One Book One New Orleans Announces 2021’s Community Read

One Book One New Orleans Announces 2021’s Community Read

Our community partner One Book One New Orleans has announced that this year’s community read will be The Yellow House by Sarah M. Broom. We are excited to announce that this year, we are expanding our partnership by asking our customers to purchase copies of the book to donate to community members. If you purchase a copy to donate, you’ll get 5% off your entire purchase when you buy the book.

Your donation provides a copy of the book and an accompanying curriculum to adult education programs throughout the Greater New Orleans area, people in prisons throughout the southeast, and teenagers in juvenile justice facilities.

And of course, we hope you will purchase a copy of the book for yourself to read as well! Click the image of the book or any of the buttons below to purchase!

Make sure to join us virtually at 12:00PM CT on Monday, January 18 as One Book One New Orleans’ Executive Director, Megan Holt, joins us to talk about this year’s book and events. This event will livestream to our YouTube channelFacebook page, and website.

The Yellow House by Sarah M. Broom

Winner of the 2019 National Book Award for Nonfiction

New York Times Bestseller

Named a Notable Book of the Year by the New York Times Book Review

Named a Best Book of 2019 by the Washington Post, NPR’s Book Concierge, NPR’s Fresh Air, the GuardianBookPage, New York Public Library, and Shelf Awareness

Named a Best Memoir of the Decade by LitHub

A brilliant, haunting and unforgettable memoir from a stunning new talent about the inexorable pull of home and family, set in a shotgun house in New Orleans East.

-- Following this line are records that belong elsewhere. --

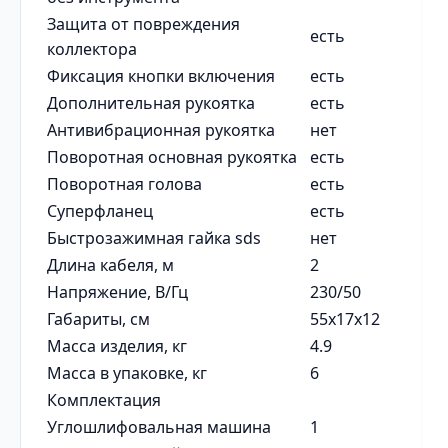
Защита от повреждения
есть
коллектора
Фиксация кнопки включения
есть
Дополнительная рукоятка
есть
Антивибрационная рукоятка
нет
Поворотная основная рукоятка
есть
Поворотная голова
есть
Суперфланец
есть
Быстрозажимная гайка sds
нет
Длина кабеля, м
2
Напряжение, В/Гц
230/50
Габариты, см
55х17х12
Масса изделия, кг
4.9
Масса в упаковке, кг
6
Комплектация
Углошлифовальная машина
1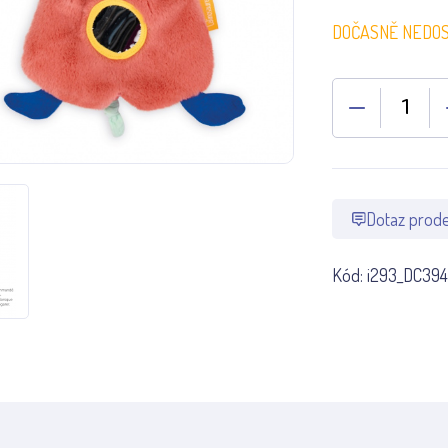
DOČASNĚ NEDO
Dotaz prode
Kód:
i293_DC394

In 1961, Sarah M. Broom’s mother Ivory Mae bought a shotgun house in the then-promising neighborhood of New Orleans East and built her world inside of it. It was the height of the Space Race and the neighborhood was home to a major NASA plant―the postwar optimism seemed assured. Widowed, Ivory Mae remarried Sarah’s father Simon Broom; their combined family would eventually number twelve children. But after Simon died, six months after Sarah’s birth, the Yellow House would become Ivory Mae’s thirteenth and most unruly child.

A book of great ambition, Sarah M. Broom’s The Yellow House tells a hundred years of her family and their relationship to home in a neglected area of one of America’s most mythologized cities. This is the story of a mother’s struggle against a house’s entropy, and that of a prodigal daughter who left home only to reckon with the pull that home exerts, even after the Yellow House was wiped off the map after Hurricane Katrina. The Yellow House expands the map of New Orleans to include the stories of its lesser-known natives, guided deftly by one of its native daughters, to demonstrate how enduring drives of clan, pride, and familial love resist and defy erasure. Located in the gap between the “Big Easy” of tourist guides and the New Orleans in which Broom was raised, The Yellow House is a brilliant memoir of place, class, race, the seeping rot of inequality, and the internalized shame that often follows. It is a transformative, deeply moving story from an unparalleled new voice of startling clarity, authority, and power.